Angular Displacement Control for Timoshenko Beam by Optimized Traveling Wave Method

The vibration of flexible structures in spacecraft, such as large space deployable reflectors, solar panels and large antenna structure, has a great impact on the normal operation of spacecraft. Accurate vibration control is necessary, and the control of angular displacement is a difficulty of accurate control. In the traditional control method, the mode space control has a good effect on suppressing low-order modes, but there is control overflow. The effect of traveling wave control on low-order modes is worse than the former, but it has the characteristics of broadband control. It can better control high-order modes and reduce control overflow.
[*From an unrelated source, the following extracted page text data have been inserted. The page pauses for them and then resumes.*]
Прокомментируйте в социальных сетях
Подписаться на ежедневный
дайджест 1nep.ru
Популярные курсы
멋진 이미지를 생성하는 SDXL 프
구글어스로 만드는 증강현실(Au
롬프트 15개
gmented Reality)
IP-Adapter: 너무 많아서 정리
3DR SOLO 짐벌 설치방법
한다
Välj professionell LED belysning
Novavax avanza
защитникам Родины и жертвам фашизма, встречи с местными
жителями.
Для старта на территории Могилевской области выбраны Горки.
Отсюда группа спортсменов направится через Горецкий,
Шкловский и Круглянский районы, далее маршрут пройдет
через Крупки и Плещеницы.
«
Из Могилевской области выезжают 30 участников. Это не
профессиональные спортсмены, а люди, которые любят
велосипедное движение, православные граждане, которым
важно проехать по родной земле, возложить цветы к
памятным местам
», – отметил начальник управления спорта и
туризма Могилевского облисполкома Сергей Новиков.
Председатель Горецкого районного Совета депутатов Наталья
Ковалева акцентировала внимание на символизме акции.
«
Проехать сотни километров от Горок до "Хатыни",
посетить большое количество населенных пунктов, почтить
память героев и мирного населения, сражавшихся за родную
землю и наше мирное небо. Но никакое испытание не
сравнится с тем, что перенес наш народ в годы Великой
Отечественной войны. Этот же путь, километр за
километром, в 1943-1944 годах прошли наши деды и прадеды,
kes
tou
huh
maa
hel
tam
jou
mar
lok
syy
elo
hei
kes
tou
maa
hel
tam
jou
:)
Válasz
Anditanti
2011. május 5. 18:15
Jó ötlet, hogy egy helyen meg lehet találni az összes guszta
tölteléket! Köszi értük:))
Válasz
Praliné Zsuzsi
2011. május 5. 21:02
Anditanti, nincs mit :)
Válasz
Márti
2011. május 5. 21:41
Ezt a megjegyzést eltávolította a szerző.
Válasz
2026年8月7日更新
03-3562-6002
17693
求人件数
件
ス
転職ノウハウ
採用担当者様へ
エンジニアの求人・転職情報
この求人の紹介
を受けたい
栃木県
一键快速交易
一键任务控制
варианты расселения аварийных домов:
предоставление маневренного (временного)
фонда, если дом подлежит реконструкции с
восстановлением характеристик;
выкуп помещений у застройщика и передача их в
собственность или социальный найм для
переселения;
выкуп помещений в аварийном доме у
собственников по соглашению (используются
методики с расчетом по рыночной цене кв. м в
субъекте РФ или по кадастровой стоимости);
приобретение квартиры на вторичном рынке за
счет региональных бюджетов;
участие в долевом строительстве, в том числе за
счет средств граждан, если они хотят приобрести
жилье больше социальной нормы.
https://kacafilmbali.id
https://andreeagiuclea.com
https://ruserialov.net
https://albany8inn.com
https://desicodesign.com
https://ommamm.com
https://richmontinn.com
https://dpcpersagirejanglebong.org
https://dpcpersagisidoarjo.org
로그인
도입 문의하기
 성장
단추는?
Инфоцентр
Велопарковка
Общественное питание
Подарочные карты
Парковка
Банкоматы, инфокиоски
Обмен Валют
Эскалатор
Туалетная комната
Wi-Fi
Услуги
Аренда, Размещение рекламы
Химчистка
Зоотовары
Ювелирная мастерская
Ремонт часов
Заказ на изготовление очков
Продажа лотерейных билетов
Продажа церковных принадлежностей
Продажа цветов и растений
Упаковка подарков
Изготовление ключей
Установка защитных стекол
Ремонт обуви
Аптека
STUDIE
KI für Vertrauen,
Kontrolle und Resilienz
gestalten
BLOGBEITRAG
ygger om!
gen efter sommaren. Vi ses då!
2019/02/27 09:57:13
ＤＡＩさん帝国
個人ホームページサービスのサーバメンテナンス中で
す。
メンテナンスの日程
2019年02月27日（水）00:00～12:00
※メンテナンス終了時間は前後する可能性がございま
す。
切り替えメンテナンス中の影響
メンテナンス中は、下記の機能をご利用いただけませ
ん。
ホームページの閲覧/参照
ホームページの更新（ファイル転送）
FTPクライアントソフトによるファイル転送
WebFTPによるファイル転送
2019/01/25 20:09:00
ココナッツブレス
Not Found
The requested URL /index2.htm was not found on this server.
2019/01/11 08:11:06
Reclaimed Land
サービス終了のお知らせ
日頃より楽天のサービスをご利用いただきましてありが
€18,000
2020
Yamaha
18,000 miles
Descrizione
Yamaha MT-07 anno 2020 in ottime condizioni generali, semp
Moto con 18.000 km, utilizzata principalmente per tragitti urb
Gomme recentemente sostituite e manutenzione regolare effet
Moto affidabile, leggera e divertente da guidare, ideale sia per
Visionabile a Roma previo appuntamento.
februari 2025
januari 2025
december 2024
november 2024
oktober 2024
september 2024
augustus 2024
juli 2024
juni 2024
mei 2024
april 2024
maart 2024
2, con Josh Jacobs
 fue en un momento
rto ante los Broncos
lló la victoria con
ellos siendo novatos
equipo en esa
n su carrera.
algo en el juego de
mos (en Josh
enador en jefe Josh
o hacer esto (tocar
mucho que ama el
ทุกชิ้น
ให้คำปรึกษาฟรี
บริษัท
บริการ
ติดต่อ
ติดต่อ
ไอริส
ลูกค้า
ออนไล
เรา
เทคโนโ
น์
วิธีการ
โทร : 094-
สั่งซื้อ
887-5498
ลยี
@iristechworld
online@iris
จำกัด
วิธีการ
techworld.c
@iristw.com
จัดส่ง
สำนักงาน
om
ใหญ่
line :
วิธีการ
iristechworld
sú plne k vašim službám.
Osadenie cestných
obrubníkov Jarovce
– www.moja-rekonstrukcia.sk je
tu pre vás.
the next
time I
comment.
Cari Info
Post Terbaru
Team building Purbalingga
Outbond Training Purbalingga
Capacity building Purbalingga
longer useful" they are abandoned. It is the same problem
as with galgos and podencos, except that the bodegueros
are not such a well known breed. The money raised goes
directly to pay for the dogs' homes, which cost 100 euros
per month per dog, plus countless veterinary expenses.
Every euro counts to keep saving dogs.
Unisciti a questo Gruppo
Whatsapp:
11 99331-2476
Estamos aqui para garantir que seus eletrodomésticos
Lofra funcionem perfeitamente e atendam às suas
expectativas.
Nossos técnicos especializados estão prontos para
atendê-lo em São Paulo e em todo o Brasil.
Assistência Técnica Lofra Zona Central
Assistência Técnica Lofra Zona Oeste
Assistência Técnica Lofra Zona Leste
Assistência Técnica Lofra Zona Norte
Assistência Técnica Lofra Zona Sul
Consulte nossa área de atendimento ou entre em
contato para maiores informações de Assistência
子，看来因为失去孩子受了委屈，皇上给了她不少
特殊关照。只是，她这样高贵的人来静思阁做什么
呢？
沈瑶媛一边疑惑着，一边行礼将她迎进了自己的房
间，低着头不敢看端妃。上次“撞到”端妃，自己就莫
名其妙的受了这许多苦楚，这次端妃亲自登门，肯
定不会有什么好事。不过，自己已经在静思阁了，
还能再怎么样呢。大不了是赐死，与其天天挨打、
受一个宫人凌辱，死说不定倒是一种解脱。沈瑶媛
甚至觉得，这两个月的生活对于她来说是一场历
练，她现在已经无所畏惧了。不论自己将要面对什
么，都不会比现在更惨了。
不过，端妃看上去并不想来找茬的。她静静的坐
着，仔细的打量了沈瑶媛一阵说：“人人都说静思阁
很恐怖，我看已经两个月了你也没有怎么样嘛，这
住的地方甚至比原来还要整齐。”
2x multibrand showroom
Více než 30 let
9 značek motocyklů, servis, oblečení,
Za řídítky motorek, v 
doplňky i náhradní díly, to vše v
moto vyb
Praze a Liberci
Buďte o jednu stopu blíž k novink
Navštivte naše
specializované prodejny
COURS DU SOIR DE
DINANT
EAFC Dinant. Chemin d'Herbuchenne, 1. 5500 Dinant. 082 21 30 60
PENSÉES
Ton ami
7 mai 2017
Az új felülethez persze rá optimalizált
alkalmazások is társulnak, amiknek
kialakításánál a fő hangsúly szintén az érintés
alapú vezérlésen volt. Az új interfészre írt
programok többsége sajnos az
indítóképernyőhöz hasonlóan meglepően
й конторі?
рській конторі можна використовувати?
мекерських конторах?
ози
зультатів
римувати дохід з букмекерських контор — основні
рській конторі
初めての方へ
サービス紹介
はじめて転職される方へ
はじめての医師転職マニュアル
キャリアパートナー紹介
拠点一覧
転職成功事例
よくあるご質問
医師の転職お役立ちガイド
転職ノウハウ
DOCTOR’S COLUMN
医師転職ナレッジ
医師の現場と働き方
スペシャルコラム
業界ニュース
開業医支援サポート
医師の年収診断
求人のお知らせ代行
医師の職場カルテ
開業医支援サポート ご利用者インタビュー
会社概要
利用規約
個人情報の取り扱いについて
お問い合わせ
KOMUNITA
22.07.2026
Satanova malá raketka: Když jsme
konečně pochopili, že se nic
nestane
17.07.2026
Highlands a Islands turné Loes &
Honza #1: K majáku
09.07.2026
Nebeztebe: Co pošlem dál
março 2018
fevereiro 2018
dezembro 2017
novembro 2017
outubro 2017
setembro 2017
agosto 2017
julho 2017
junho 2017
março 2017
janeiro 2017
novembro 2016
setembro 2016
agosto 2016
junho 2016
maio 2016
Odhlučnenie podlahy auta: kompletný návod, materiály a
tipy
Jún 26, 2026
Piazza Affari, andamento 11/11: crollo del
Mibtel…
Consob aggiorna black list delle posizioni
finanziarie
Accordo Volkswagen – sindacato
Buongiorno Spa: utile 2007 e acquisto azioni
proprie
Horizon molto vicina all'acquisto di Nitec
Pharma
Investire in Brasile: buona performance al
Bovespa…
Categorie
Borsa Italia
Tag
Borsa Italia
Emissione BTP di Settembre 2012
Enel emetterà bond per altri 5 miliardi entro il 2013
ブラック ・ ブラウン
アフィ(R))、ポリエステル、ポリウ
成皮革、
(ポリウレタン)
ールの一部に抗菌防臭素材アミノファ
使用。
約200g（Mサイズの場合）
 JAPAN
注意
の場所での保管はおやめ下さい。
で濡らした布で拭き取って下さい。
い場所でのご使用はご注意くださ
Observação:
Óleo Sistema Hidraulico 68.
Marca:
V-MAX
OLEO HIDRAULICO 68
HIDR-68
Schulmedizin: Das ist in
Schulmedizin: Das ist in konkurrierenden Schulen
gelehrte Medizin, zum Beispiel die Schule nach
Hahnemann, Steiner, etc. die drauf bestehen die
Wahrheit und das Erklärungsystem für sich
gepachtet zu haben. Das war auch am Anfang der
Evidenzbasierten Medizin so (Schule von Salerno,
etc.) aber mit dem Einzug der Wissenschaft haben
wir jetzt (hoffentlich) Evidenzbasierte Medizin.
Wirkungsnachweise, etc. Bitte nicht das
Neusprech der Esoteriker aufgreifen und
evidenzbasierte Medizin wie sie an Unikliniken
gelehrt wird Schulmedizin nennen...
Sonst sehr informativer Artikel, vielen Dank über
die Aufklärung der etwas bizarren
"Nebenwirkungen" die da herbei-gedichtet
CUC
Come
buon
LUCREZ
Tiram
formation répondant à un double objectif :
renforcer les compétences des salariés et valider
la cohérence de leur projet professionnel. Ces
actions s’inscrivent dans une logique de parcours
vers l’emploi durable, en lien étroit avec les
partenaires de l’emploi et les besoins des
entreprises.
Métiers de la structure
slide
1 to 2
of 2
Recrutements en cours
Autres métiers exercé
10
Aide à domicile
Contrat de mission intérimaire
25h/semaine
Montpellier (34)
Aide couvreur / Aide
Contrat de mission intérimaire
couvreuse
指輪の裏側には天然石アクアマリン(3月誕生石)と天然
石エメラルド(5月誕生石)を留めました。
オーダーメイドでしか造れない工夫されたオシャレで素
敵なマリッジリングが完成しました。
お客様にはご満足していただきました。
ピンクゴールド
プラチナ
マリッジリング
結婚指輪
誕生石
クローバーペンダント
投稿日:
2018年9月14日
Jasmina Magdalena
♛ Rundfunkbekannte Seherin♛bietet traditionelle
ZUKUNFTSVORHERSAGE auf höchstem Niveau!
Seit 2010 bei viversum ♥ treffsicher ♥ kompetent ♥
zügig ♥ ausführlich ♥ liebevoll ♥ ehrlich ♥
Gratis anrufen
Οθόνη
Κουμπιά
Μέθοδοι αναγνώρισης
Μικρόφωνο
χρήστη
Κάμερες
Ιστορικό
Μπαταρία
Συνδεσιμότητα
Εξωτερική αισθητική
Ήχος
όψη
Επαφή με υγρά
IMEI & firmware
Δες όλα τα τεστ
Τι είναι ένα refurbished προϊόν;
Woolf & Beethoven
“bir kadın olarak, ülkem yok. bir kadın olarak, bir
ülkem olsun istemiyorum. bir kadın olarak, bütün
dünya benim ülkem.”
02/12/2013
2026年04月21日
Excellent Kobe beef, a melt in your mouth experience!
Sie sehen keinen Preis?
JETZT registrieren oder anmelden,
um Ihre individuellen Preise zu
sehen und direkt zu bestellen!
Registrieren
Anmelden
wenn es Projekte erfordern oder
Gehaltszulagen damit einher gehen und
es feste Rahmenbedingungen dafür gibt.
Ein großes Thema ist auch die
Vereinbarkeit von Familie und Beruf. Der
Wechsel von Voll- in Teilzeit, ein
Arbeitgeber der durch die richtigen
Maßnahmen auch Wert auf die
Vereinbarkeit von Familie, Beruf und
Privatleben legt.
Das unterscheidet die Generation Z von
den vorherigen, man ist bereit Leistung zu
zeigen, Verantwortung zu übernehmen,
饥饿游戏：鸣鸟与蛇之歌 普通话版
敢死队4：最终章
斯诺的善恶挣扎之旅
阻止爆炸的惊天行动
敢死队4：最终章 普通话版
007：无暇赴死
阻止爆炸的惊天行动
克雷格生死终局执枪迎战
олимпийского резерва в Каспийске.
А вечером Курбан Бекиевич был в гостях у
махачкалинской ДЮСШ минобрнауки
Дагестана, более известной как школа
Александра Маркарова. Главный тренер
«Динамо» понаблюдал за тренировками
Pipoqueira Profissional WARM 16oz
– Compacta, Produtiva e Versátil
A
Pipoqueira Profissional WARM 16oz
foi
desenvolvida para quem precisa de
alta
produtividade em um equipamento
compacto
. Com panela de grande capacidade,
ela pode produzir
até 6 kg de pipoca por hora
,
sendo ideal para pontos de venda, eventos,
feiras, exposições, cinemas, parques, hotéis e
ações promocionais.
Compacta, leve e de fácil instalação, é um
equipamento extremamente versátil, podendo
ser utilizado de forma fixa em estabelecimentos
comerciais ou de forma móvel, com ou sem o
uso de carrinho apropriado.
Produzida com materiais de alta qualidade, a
In view of the advantages and disadvantages of the two control methods, based on Timoshenko beam theory, this paper uses vector mode function to analyze the modal of spacecraft cantilever beam structure, establishes the system dynamic equation, and puts forward an optimized traveling wave control method. As a numerical example, three strategies of independent mode space control, traditional traveling wave control and optimized traveling wave control are used to control the active vibration of beam angle. By comparing the numerical results of the three methods, it can be seen that the optimal control method proposed in this paper not only effectively suppresses the vibration, but also improves the robustness of the system, reflecting good control performance. An innovation of this paper is that the Timoshenko beam model is adopted, which considers the influence of transverse shear deformation and moment of inertia on displacement and improves the accuracy of calculation, which is important for spacecraft accessory structures with high requirements for angle control. Another innovation is that the optimized traveling wave control method is exquisite in mathematical processing and has good results in global and local vibration control, which is not available in other methods.